Thursday, July 10
When I initially fell asleep last night, I was getting a decent night’s sleep. This was a pleasant surprise. However, I woke up at 4:00 a.m. Not because of congestion. Not because of the usual restlessness. But because I heard a poem echoing in my head.
I was experiencing what is called Bardo. It’s a sacred time. That’s usually when you know you are writing something of merit, especially as far as poetry goes. It’s the Bardo – the Tibetan idea for luminality, a psychological, neurological, or metaphysical subjective, conscious state of being on the “threshold” of or between two different existential planes – between sleep and our waking, busy hours.
In my head, I kept hearing the beat of an Indian drum. A poem came to me, and I gave in to it. I couldn’t just lay there idle without giving in. I couldn’t roll over and go back to sleep. I had to sneak out of the cabin with my little notebook and pen, and head to the lady’s bathroom outhouse to sit on the bench next to the showers so that I could write in light. There, I wrote the lines of the poem that had been repeating in my head, like the beat of a drum. It was actually to the beat of a native drum. I wrote down the lines to a poem about Old Chief Joseph. I called it Bones, and I worked on three revisions before I headed back to the cabin to try to sleep for just a little while longer.

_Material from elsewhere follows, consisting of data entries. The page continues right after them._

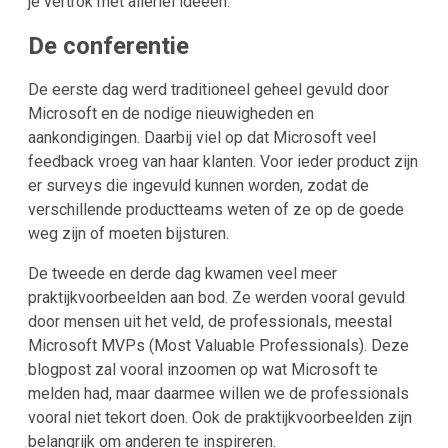
je vertrok met allerlei ideeën.
De conferentie
De eerste dag werd traditioneel geheel gevuld door
Microsoft en de nodige nieuwigheden en
aankondigingen. Daarbij viel op dat Microsoft veel
feedback vroeg van haar klanten. Voor ieder product zijn
er surveys die ingevuld kunnen worden, zodat de
verschillende productteams weten of ze op de goede
weg zijn of moeten bijsturen.
De tweede en derde dag kwamen veel meer
praktijkvoorbeelden aan bod. Ze werden vooral gevuld
door mensen uit het veld, de professionals, meestal
Microsoft MVPs (Most Valuable Professionals). Deze
blogpost zal vooral inzoomen op wat Microsoft te
melden had, maar daarmee willen we de professionals
vooral niet tekort doen. Ook de praktijkvoorbeelden zijn
belangrijk om anderen te inspireren.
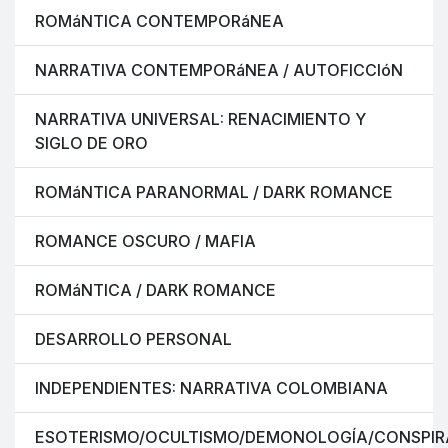
ROMáNTICA CONTEMPORáNEA
NARRATIVA CONTEMPORáNEA / AUTOFICCIóN
NARRATIVA UNIVERSAL: RENACIMIENTO Y
SIGLO DE ORO
ROMáNTICA PARANORMAL / DARK ROMANCE
ROMANCE OSCURO / MAFIA
ROMáNTICA / DARK ROMANCE
DESARROLLO PERSONAL
INDEPENDIENTES: NARRATIVA COLOMBIANA
ESOTERISMO/OCULTISMO/DEMONOLOGÍA/CONSPIR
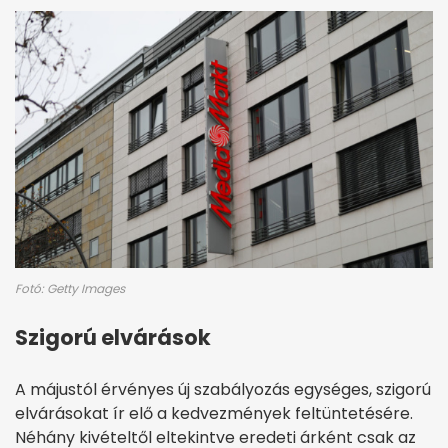
Fotó: Getty Images
Szigorú elvárások
A májustól érvényes új szabályozás egységes, szigorú
elvárásokat ír elő a kedvezmények feltüntetésére.
Néhány kivételtől eltekintve eredeti árként csak az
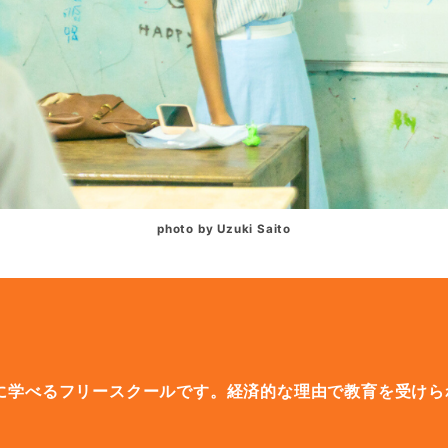
photo by Uzuki Saito
が自由に学べるフリースクールです。経済的な理由で教育を受け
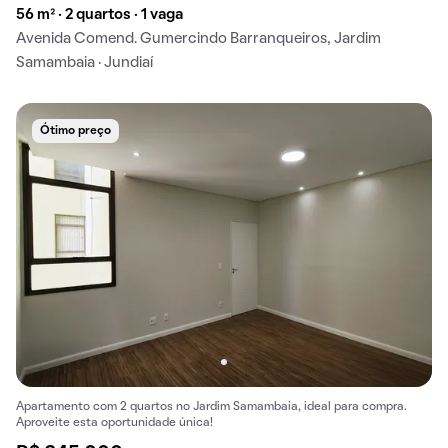
56 m² · 2 quartos · 1 vaga
Avenida Comend. Gumercindo Barranqueiros, Jardim
Samambaia · Jundiaí
Ótimo preço
Apartamento com 2 quartos no Jardim Samambaia, ideal para compra.
Aproveite esta oportunidade única!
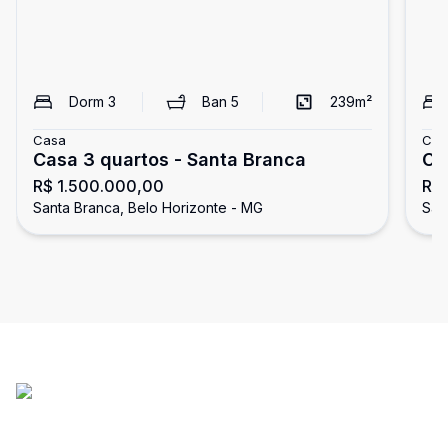
Dorm
3
Ban
5
239
m²
Casa
Cas
Casa 3 quartos - Santa Branca
Ca
R$ 1.500.000,00
R$
Santa Branca, Belo Horizonte - MG
San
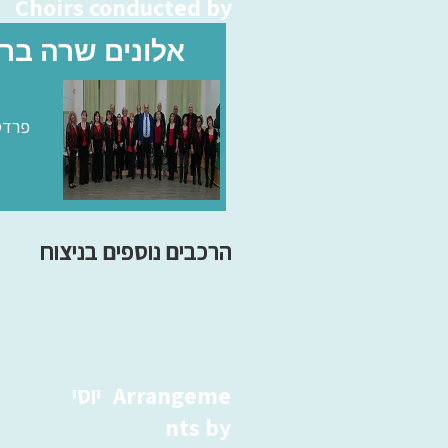
Choirs conducted by
אלונים שרה בר
פרדס
הרכבים נוספים בניצוח
Arrangeme
יוסי
nts by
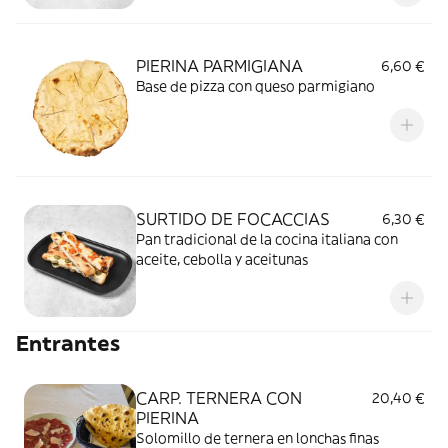
PIERINA PARMIGIANA
6,60 €
Base de pizza con queso parmigiano
SURTIDO DE FOCACCIAS
6,30 €
Pan tradicional de la cocina italiana con
aceite, cebolla y aceitunas
Entrantes
CARP. TERNERA CON
20,40 €
PIERINA
Solomillo de ternera en lonchas finas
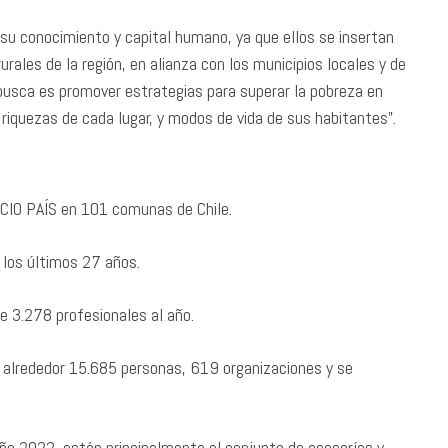
 su conocimiento y capital humano, ya que ellos se insertan
ales de la región, en alianza con los municipios locales y de
busca es promover estrategias para superar la pobreza en
 riquezas de cada lugar, y modos de vida de sus habitantes”.
IO PAÍS en 101 comunas de Chile.
 los últimos 27 años.
e 3.278 profesionales al año.
 alrededor 15.685 personas, 619 organizaciones y se
año 2022, están principalmente el conjunto de asesorías y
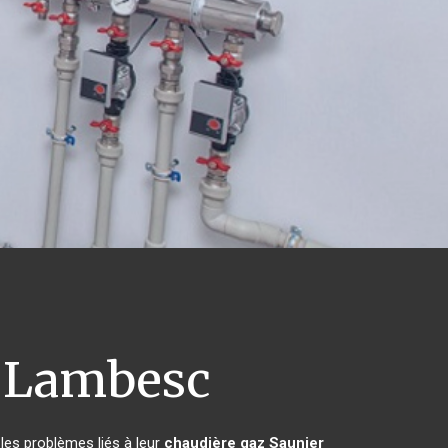
Lambesc
les problèmes liés à leur
chaudière gaz Saunier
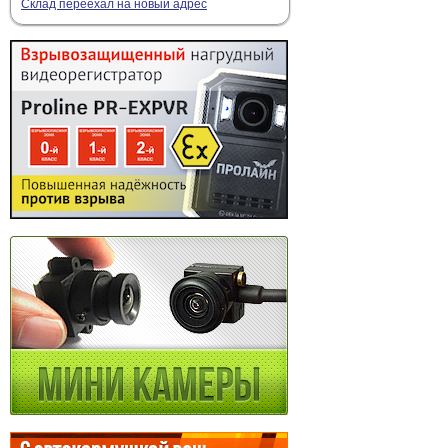
Склад переехал на новый адрес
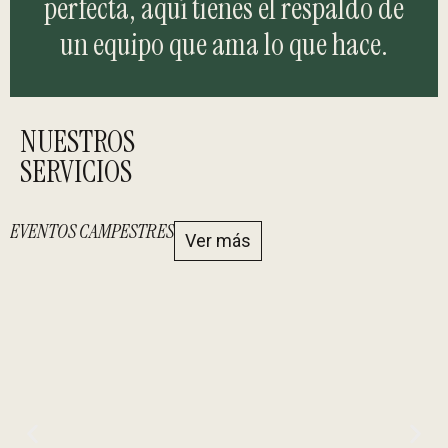
perfecta, aquí tienes el respaldo de
un equipo que ama lo que hace.
NUESTROS
SERVICIOS
EVENTOS CAMPESTRES
D
Ver más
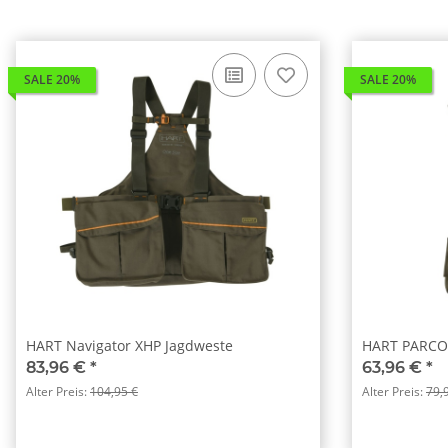
SALE 20%
SALE 20%
HART Navigator XHP Jagdweste
HART PARCO
83,96 €
*
63,96 €
*
Alter Preis:
104,95 €
Alter Preis:
79,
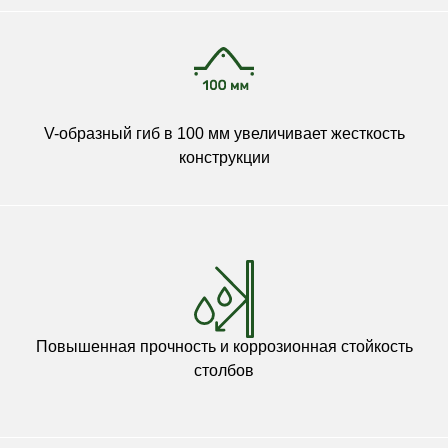
V-образный гиб в 100 мм увеличивает жесткость
конструкции
Повышенная прочность и коррозионная стойкость
столбов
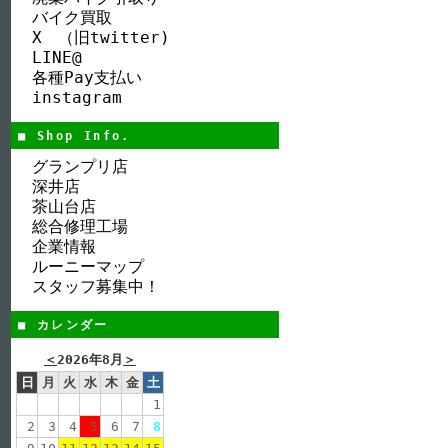
バイク買取
X （旧twitter)
LINE@
各種Pay支払い
instagram
■ Shop Info.
グランプリ店
深井店
茶山台店
総合修理工場
企業情報
ルーニーマップ
スタッフ募集中！
■ カレンダー
＜
2026年8月
＞
日
月
火
水
木
金
土
1
2
3
4
5
6
7
8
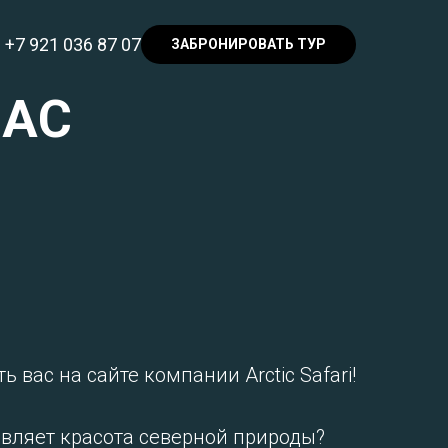
+7 921 036 87 07
ЗАБРОНИРОВАТЬ ТУР
НАС
ь вас на сайте компании Arctic Safari!
овляет красота северной природы?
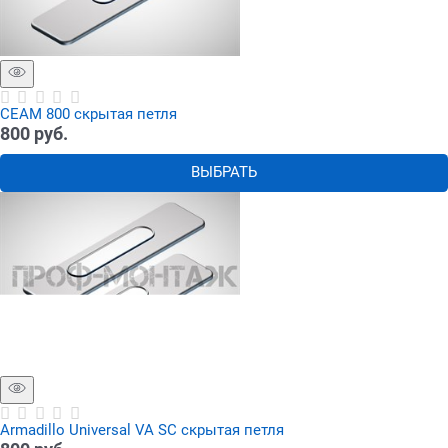
СЕАМ 800 скрытая петля
800
 руб.
ВЫБРАТЬ
Armadillo Universal VA SС скрытая петля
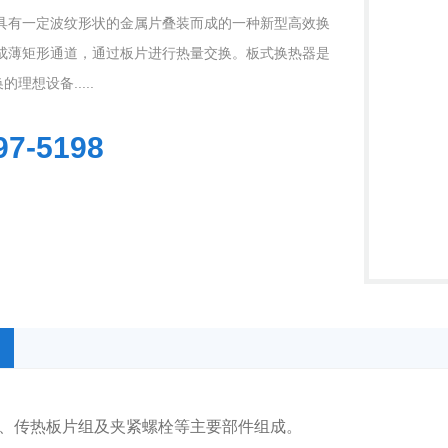
具有一定波纹形状的金属片叠装而成的一种新型高效换
成薄矩形通道，通过板片进行热量交换。板式换热器是
理想设备.....
97-5198
1
2
3
、传热板片组及夹紧螺栓等主要部件组成。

The adolescent hawk from yesterday afternoon landed in this poem, by the way.
I went back to bed, but I didn’t get back to sleep. So, at 6:30 I decided to get up and take a shower. I went to the dining hall just after 7:00 a.m. to work on more poems. I hand wrote a revision to a poem I had been working on for several months, on again and off again, including while I was here at Fishtrap. The poem was called Rhododendrons, Florence. Florence, Oregon, that is. The coast.
It was my intention to read it for the Open Mic session this evening. I then wrote out my latest revision of Bones and made fifteen copies for the class. After breakfast, I walked to the workshop. I sat down and enjoyed the sharing of our class. I passed out my copies and read the rhythmic, musical Bones to the class. I got really great, positive feedback. My friend Beth was especially encouraging. I felt really good about this poem.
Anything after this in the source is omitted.